Signed by researchers at the University of São Paulo (USP), the Federal Universities of Viçosa (UFV), Sergipe (UFS) and Paraíba (UFPB), all in Brazil, and the Chinese Academy of Sciences, the study reconstructs the evolutionary history of bats and shows how having twins correlates directly with a shorter lifespan and roosting in foliage. Bats that give birth to two offspring simultaneously live nine years less on average than bats that deliver one.

“We also show that group size doesn’t correlate with the capacity to have twins. This characteristic can occur in species that care for their young individually or in large groups of females. The benefits of cooperation apparently surpass the cost of possible competition within the group,” said Guilherme Siniciato Terra Garbino, first author of the study, which was conducted while he was a postdoctoral intern at USP’s Luiz de Queiroz College of Agriculture (ESALQ) with a scholarship from FAPESP

A phylogenetic analysis – reconstructing the group’s evolutionary history based on its living members – showed that bats acquired the ability to have twins at least twice but lost it about 18 times. By the end of the process, only Vespertilionidae, which comprises some 490 species distributed around the world, retained this trait.

“It happened only twice in about 1,400 existing species, and so was very rare in the history of bats. And it happened precisely in this very species-rich, widely distributed family, which has had great evolutionary success. The family’s common ancestor was probably an animal that had twins, and that capacity was lost at least 18 times, so it’s a trait that emerged rarely and was lost frequently. The reason was probably its high cost in the lives of these animals,” said Garbino, currently a professor in UFV’s Department of Animal Biology.

Leafy nursery

The study also points to a correlation between roost type and litter size. Species that root in tree foliage are more likely to gestate two offspring at once than species that roost in caves or rock fissures. Foliage roosters include species that roost under leaves, in leaflets or leaf sheaths, under tree bark, and on branches. Roosting in cavities is less ephemeral and less exposed than roosting in foliage, causing less loss of offspring, the researchers argue. For species that roost in foliage, gestating twins may mitigate the higher mortality rate.

However, the study found that group size does not influence the prevalence of polytocy, the production of at least two offspring per gestation.
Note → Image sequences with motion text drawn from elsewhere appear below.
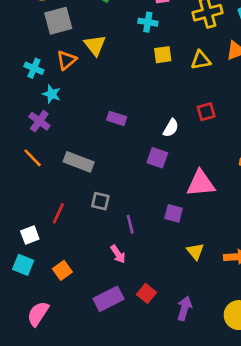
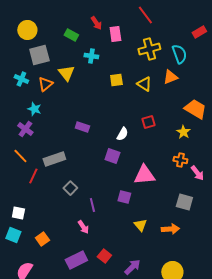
cyan cross: (148, 22) -> (91, 56), moved
yellow triangle: (201, 60) -> (144, 84), turned 42
cyan cross: (34, 68) -> (21, 79), moved
gray rectangle: (79, 162) -> (54, 159), turned -40
gray square: (100, 201) -> (70, 188), turned 32
red line: (58, 213) -> (33, 176), moved
white square: (30, 235) -> (18, 213), turned 32
purple arrow: (184, 308) -> (132, 267), turned 30

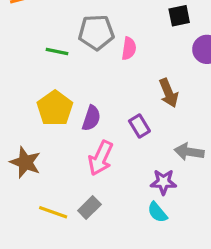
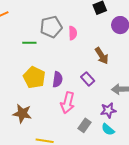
gray rectangle: (89, 207) -> (84, 125), moved

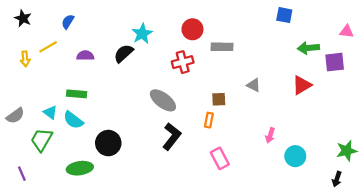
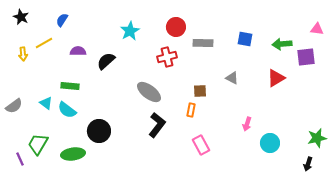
blue square: (284, 15) -> (245, 39), moved
black semicircle: (124, 53) -> (106, 61), moved
green trapezoid: (42, 140) -> (38, 144), moved

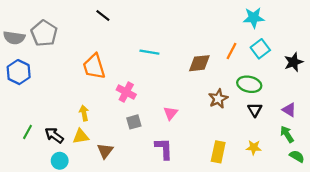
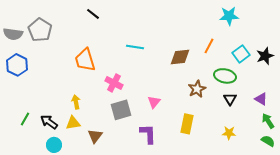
cyan square: (260, 49) -> (241, 54), moved
gray square: (134, 122) -> (121, 110), size x1.5
green arrow: (287, 134) -> (268, 121), moved
yellow rectangle: (218, 152) -> (187, 124), moved

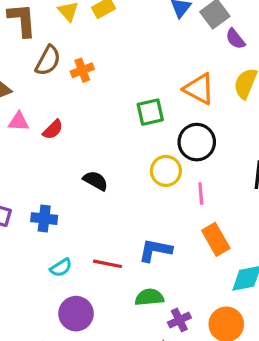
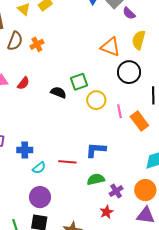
green square: (150, 112) -> (79, 82), moved
black circle: (197, 142) -> (129, 72), moved
black semicircle: (96, 181) -> (58, 92), moved
blue cross: (44, 219) -> (25, 150), moved
orange rectangle: (216, 239) -> (139, 121), moved
purple circle: (76, 314) -> (40, 197), moved

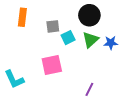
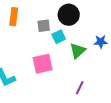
black circle: (89, 15) -> (69, 15), moved
green triangle: (90, 40) -> (78, 51), moved

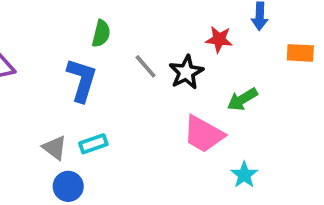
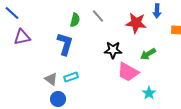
red star: (219, 39) -> (136, 23), size x1.5
gray line: (146, 66) -> (98, 16), moved
black star: (186, 72) -> (113, 50), moved, turned 30

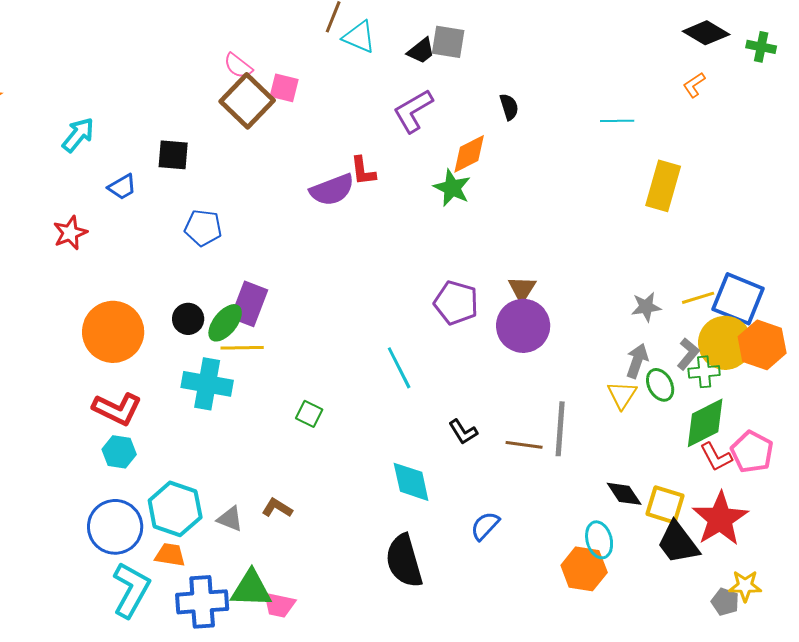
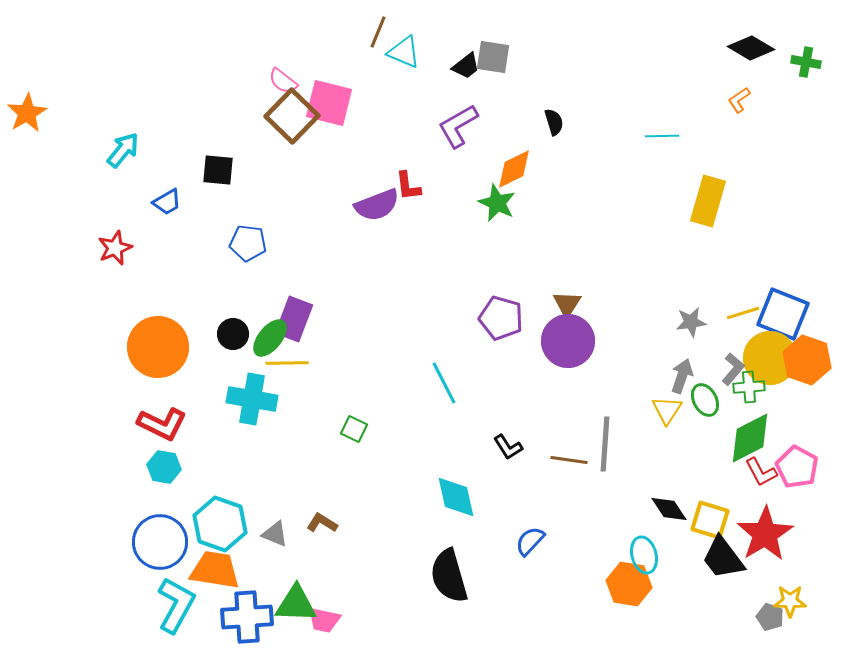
pink square: (284, 88) -> (329, 103), size x1.6
orange trapezoid: (170, 555) -> (215, 570), size x1.6

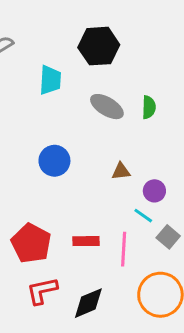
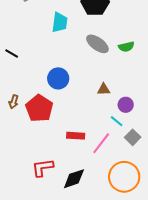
green semicircle: (149, 107) -> (126, 47), turned 70
red pentagon: (31, 243) -> (39, 108), moved
pink line: (124, 249) -> (101, 143), turned 30

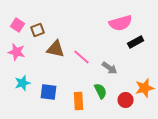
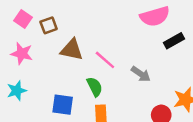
cyan star: (23, 83) -> (17, 91), moved
green semicircle: (101, 91) -> (95, 87), moved

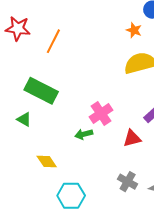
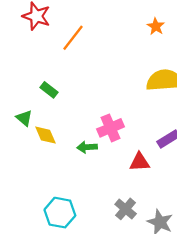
orange star: (134, 30) -> (156, 26), moved
green rectangle: (41, 91) -> (49, 90), size x0.5
yellow diamond: (47, 162) -> (46, 135), moved

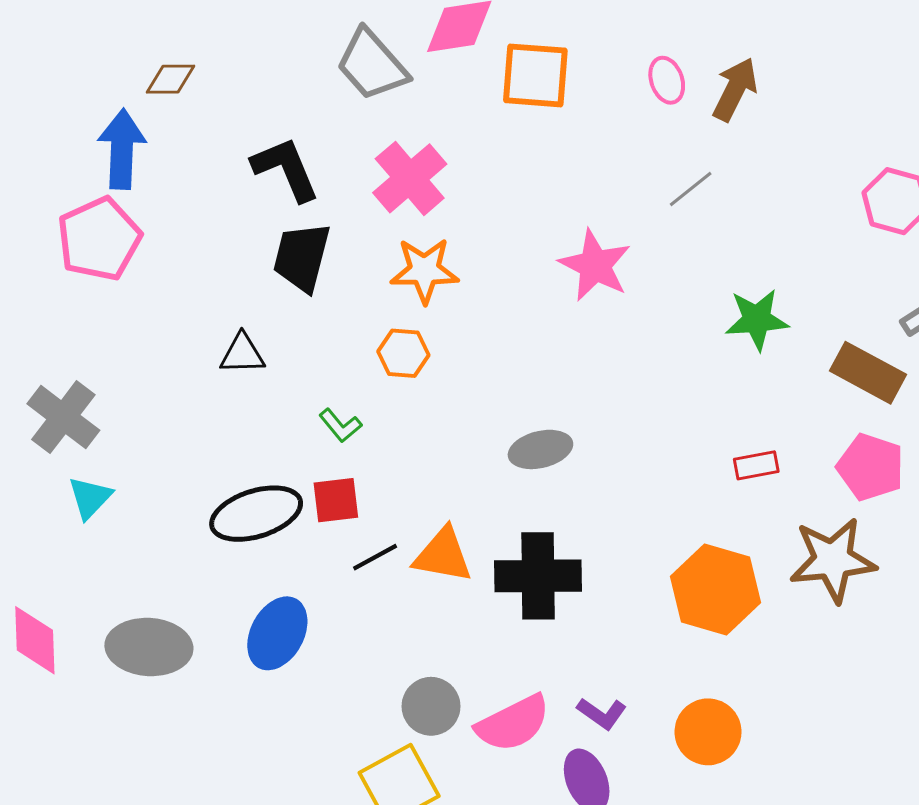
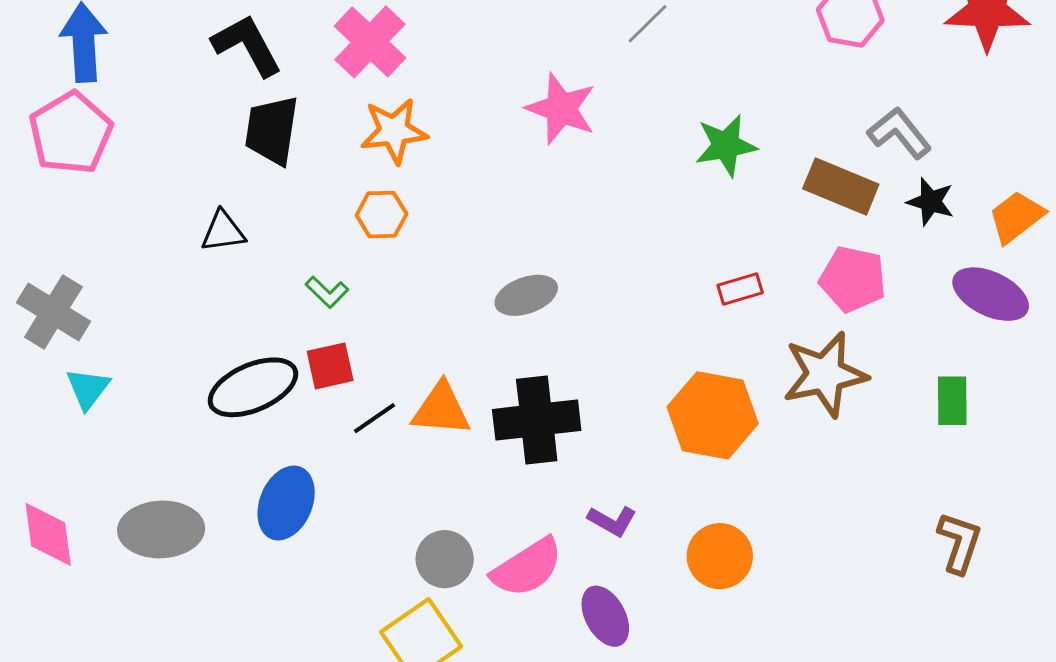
purple L-shape: (602, 713) -> (612, 521), moved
The researchers began with the hypothesis that roosting in large groups was not the rule among polytocous bats because it would probably favor competition for food and other resources for offspring.

However, the statistical analyses did not point to significant differences in group size. The advantages of communal roosting, such as keeping warm, appear to outweigh the disadvantages.
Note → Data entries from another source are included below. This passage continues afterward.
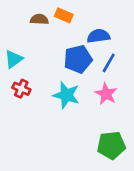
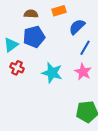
orange rectangle: (64, 15) -> (59, 11), moved, turned -40
blue semicircle: (98, 36) -> (77, 27), turned -36
blue pentagon: (78, 59) -> (34, 37), moved

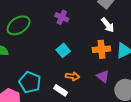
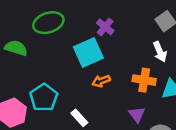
cyan square: (63, 50) -> (88, 53), moved, size x1.6
orange arrow: (72, 76) -> (101, 81), moved, turned 136

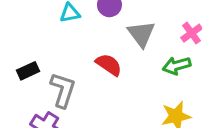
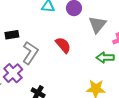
gray triangle: (141, 34) -> (97, 25), moved

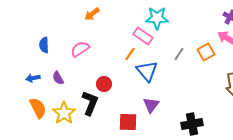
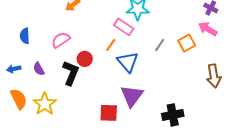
red circle: (104, 84) -> (85, 59), moved
black L-shape: (90, 103) -> (71, 73), moved
purple triangle: (151, 105) -> (132, 96), size x1.4

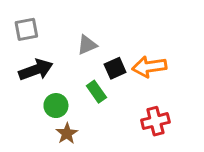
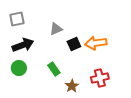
green rectangle: (96, 92) -> (54, 69), moved
green circle: (56, 106) -> (19, 68), moved
brown star: (67, 134) -> (72, 86), moved

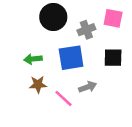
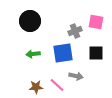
black circle: (53, 17) -> (30, 21), moved
brown star: (38, 84) -> (36, 87), moved
gray arrow: (88, 87) -> (76, 76), turned 32

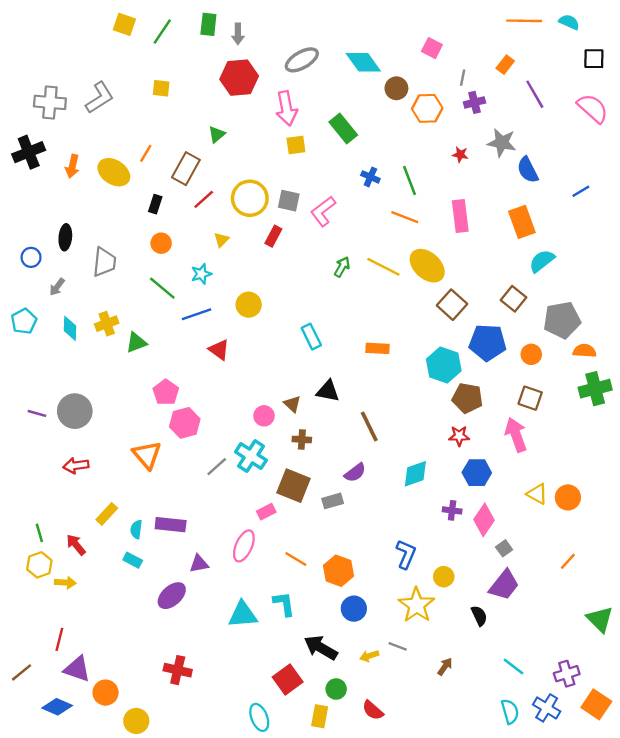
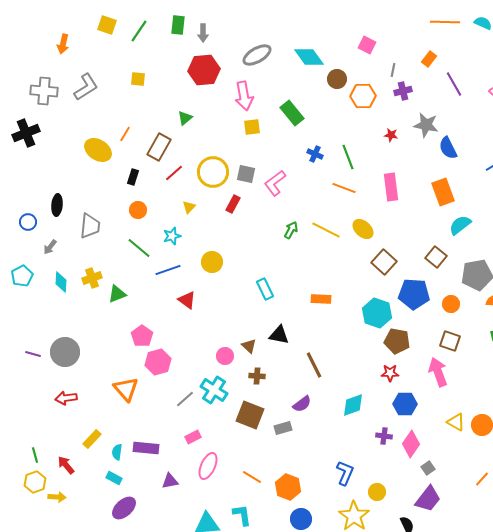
orange arrow: (72, 166) -> (63, 44), moved
yellow ellipse: (427, 266) -> (363, 229), size x0.7
pink rectangle: (266, 512) -> (193, 437), moved
purple ellipse: (172, 596) -> (124, 508), moved

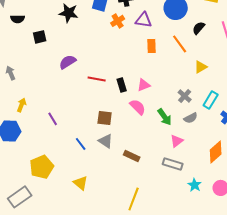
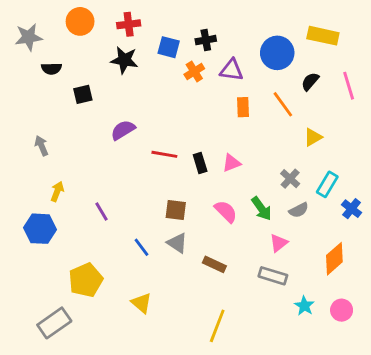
pink semicircle: (138, 107) -> (226, 211), moved

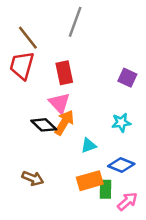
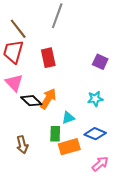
pink triangle: (59, 103) -> (14, 83), moved
brown arrow: (33, 178) -> (22, 145), turned 54
green rectangle: (106, 189) -> (55, 134), moved

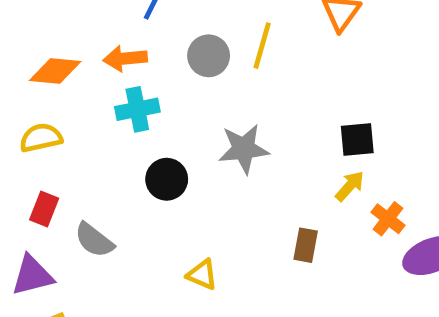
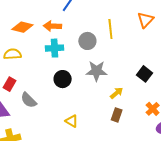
yellow line: (262, 46) -> (110, 29), turned -30
gray circle: (209, 56) -> (87, 41), moved
black square: (357, 139) -> (145, 74), turned 35
yellow arrow: (350, 186) -> (117, 93), moved

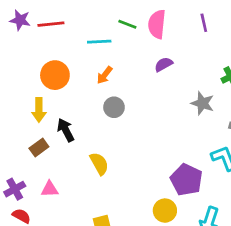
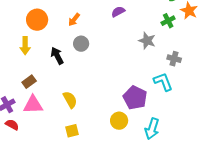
black arrow: (66, 130) -> (57, 56), moved
brown rectangle: (39, 148) -> (29, 82), moved
yellow semicircle: (99, 164) -> (70, 100), moved
pink triangle: (50, 189) -> (33, 105), size x1.5

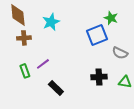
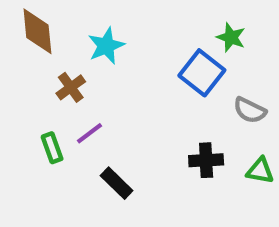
blue square: (97, 35) -> (202, 73), turned -30
brown cross: (24, 38) -> (71, 87), moved, turned -32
“Bats are endothermic, like us, and raise their body temperature when they huddle together,” Garbino said. “That’s very important for thermoregulation of their young. During the growth stage, while they’re still breastfeeding, they should be warm if they’re to grow properly.”

Even though there are some 1,400 bat species in the world, the researchers found data for only 550. During a pandemic caused by a coronavirus that appears to have originated in bats, lack of knowledge about these animals should be an incentive to do more research on them.

“Perhaps if we divided the number of diseases caused by bats by the number of species now alive, the result wouldn’t be a lot of diseases they cause. What we need is to study them more and strengthen their conservation, so that it becomes increasingly rare for pathogens to jump from bats to other species,” he said.

The article “Evolution of litter size in bats and its influence on longevity and roosting ecology” by Guilherme Siniciato Terra Garbino, Anderson Feijó, Raone Beltrão-Mendes and Patrício Adriano Da Rocha is at: academic.oup.com/biolinnean/article/132/3/676/6090169.